Task statement —
Find the word "avec" in the data. Return every line where it appears.

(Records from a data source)
-=-=-
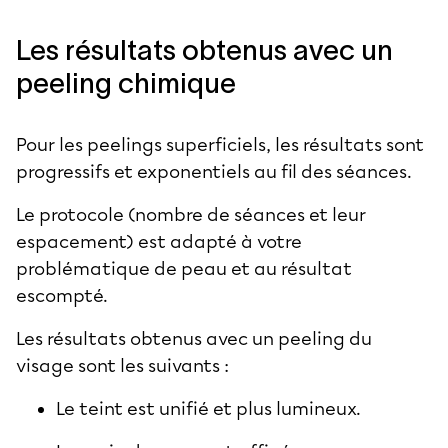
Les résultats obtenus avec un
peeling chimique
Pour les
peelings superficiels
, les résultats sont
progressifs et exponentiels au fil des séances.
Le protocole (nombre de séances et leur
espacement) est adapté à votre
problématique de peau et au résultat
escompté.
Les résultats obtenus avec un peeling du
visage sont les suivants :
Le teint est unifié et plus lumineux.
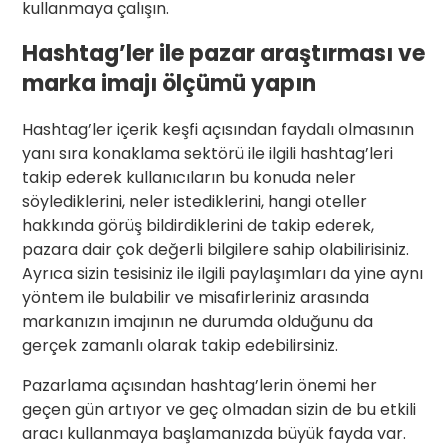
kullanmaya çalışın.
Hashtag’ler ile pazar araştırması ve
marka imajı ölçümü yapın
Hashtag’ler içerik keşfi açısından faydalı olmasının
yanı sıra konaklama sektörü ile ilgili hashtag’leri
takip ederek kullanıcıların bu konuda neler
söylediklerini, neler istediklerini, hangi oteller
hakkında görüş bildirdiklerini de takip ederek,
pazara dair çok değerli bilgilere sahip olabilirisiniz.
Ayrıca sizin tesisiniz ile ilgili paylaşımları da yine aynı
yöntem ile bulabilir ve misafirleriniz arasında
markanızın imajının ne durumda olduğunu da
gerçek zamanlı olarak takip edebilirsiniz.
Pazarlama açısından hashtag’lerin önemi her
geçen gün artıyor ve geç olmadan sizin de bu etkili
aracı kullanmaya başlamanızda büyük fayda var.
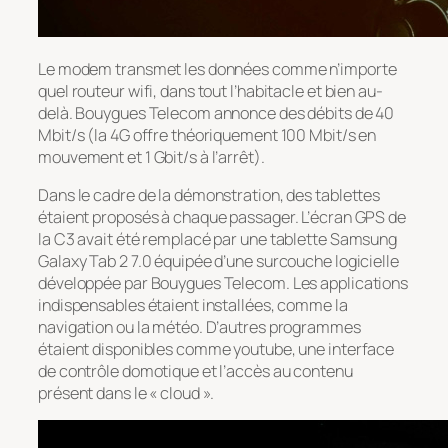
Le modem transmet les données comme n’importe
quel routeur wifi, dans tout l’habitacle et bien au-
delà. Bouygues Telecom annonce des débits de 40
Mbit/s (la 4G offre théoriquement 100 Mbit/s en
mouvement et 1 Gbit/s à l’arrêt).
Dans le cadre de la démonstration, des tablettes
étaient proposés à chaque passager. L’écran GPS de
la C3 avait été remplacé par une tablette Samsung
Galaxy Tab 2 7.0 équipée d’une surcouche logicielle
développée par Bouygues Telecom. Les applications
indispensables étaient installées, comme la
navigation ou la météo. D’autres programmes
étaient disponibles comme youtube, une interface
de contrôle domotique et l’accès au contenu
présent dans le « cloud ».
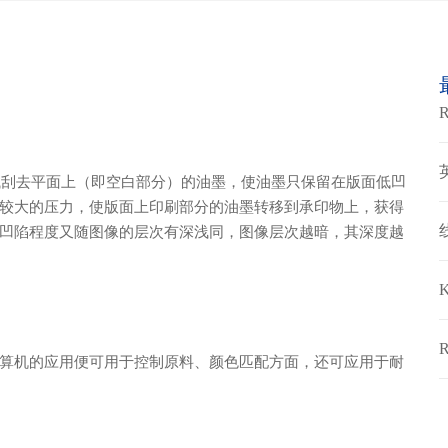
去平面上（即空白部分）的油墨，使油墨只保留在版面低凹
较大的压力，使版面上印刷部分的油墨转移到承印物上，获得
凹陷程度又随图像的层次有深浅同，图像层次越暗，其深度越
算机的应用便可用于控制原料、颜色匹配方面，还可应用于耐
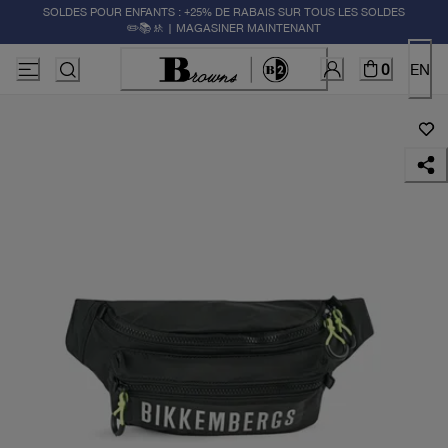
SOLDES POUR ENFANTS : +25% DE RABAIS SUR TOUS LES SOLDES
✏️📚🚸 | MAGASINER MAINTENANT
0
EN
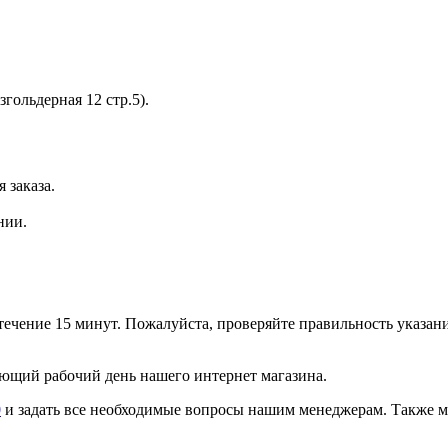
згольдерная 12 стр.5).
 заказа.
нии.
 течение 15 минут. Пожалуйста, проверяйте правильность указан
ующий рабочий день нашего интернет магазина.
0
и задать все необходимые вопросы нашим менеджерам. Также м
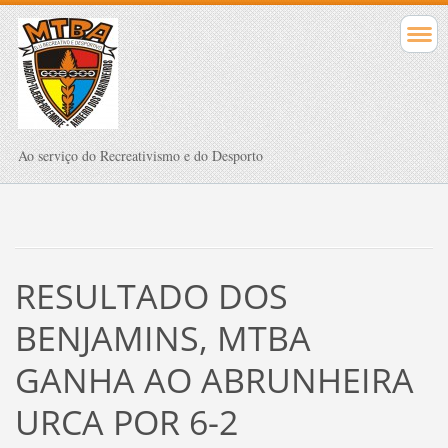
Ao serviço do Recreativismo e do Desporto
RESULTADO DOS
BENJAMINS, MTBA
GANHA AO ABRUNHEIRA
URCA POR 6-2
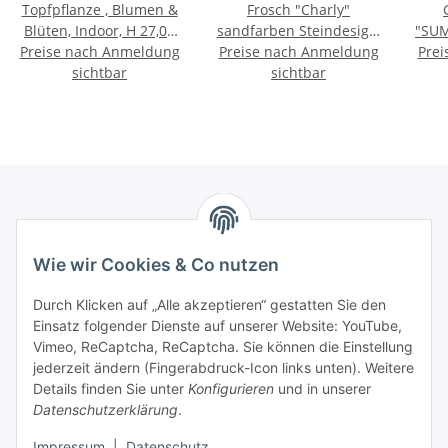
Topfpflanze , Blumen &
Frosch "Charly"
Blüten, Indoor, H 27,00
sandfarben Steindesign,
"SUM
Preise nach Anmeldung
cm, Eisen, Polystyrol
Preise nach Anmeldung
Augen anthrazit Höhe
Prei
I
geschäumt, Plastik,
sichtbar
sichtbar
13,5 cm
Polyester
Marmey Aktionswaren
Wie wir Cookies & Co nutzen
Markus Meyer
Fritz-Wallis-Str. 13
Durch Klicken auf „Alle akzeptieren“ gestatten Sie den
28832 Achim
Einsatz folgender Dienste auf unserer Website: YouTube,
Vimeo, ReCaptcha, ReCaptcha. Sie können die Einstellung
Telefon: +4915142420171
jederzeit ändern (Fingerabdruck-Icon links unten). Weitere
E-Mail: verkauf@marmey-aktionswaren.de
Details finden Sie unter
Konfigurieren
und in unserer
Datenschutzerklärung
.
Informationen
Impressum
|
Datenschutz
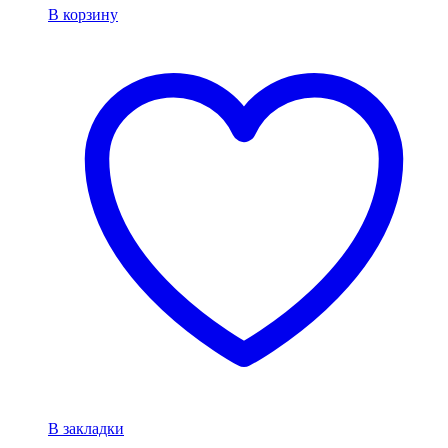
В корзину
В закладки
-=-=-
Task solution —
Les résultats obtenus avec un
Les résultats obtenus avec un peeling du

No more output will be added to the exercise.